━━ Supplied data ━━
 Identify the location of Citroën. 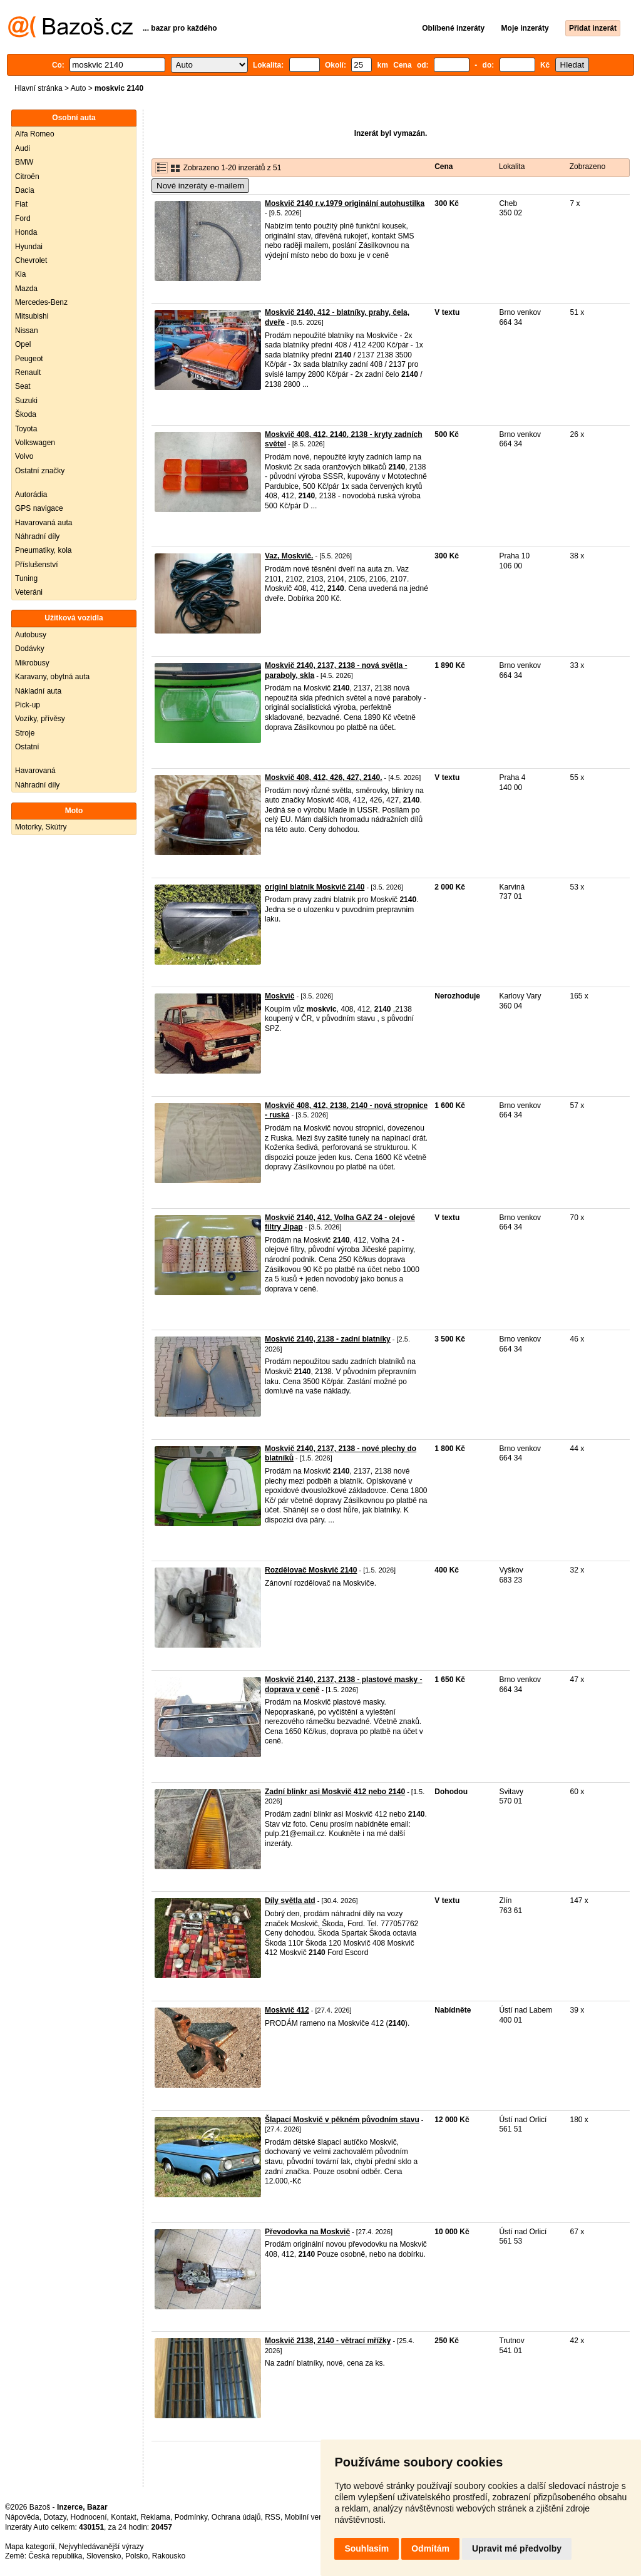
(27, 176).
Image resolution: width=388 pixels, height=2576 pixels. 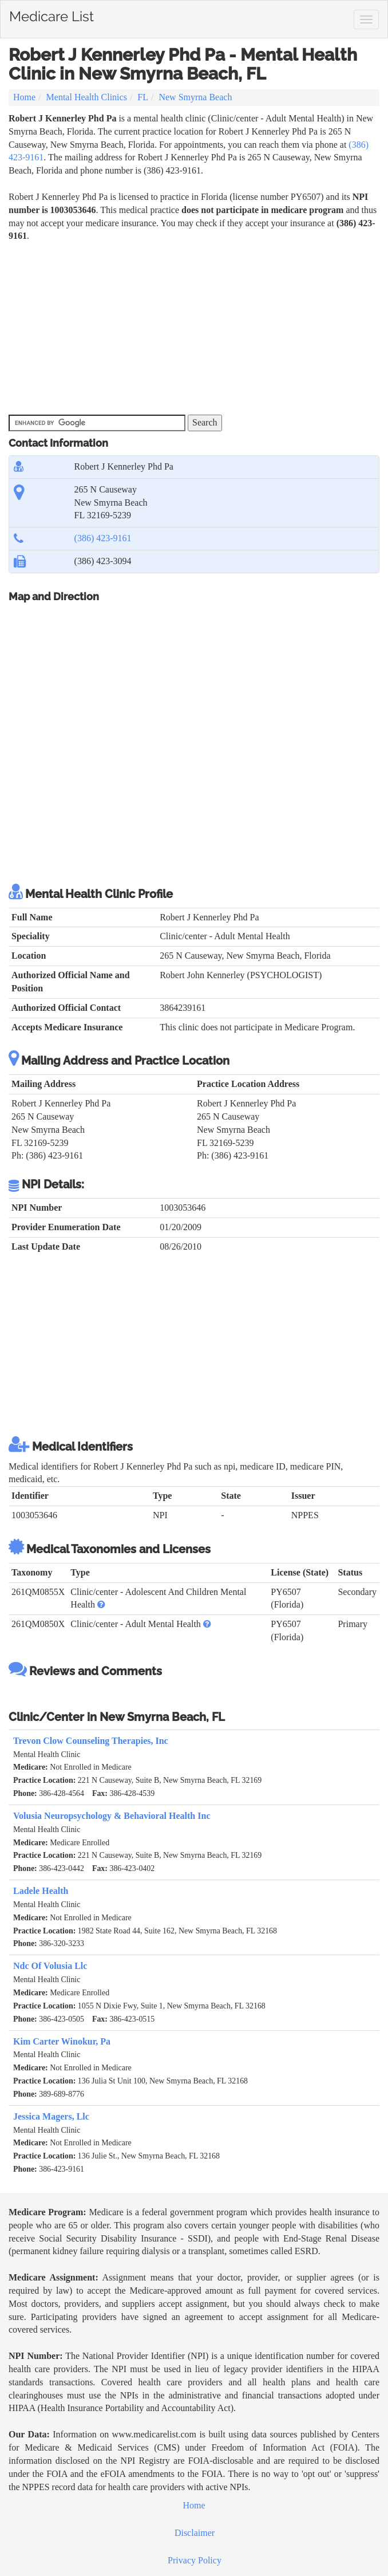 I want to click on Ndc Of Volusia Llc, so click(x=50, y=1966).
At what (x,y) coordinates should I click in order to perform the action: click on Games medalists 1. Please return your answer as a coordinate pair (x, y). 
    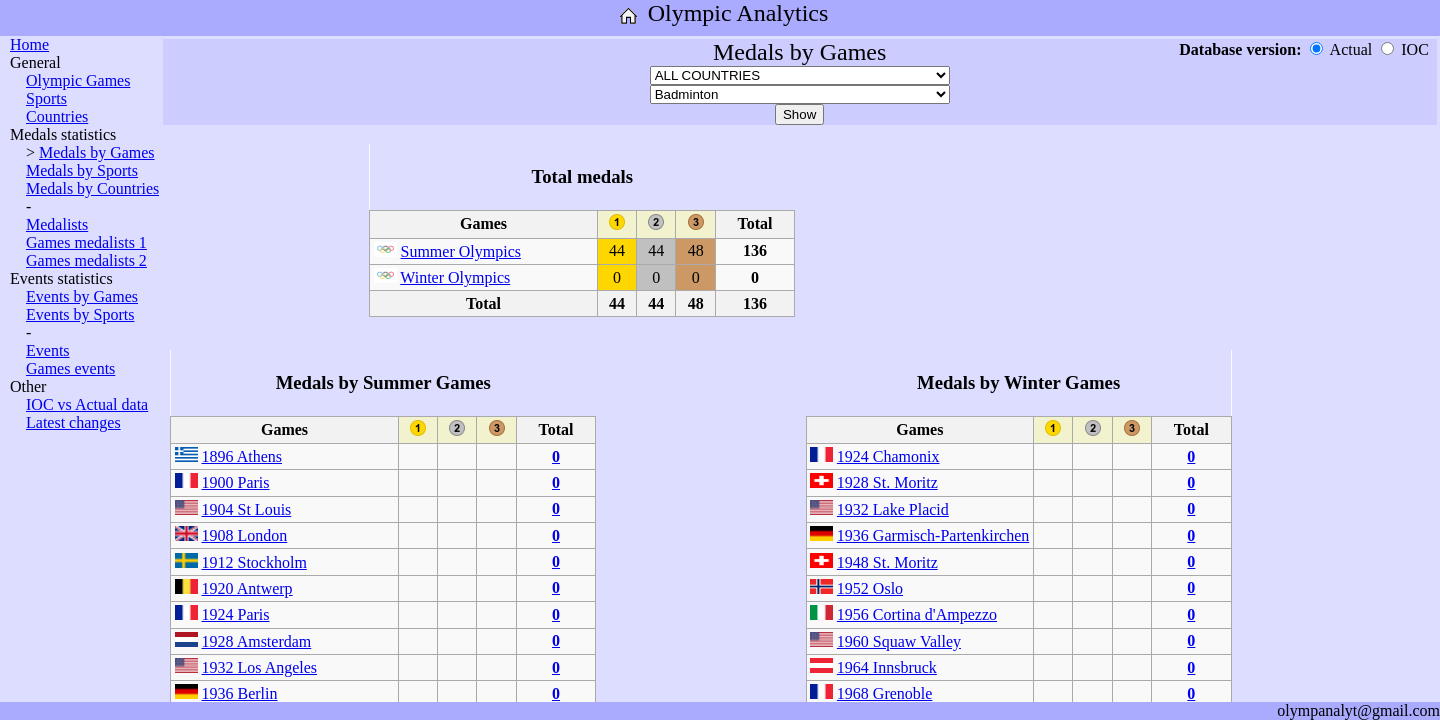
    Looking at the image, I should click on (86, 242).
━━━
Exercise details: Leave out every picture and copy verbatim the lines running from the line containing "At what (x,y)" through the final line of the data.

Your solution:
At what (x,y) coordinates should I click in order to perform the action: click on Games medalists 1. Please return your answer as a coordinate pair (x, y). 
    Looking at the image, I should click on (86, 242).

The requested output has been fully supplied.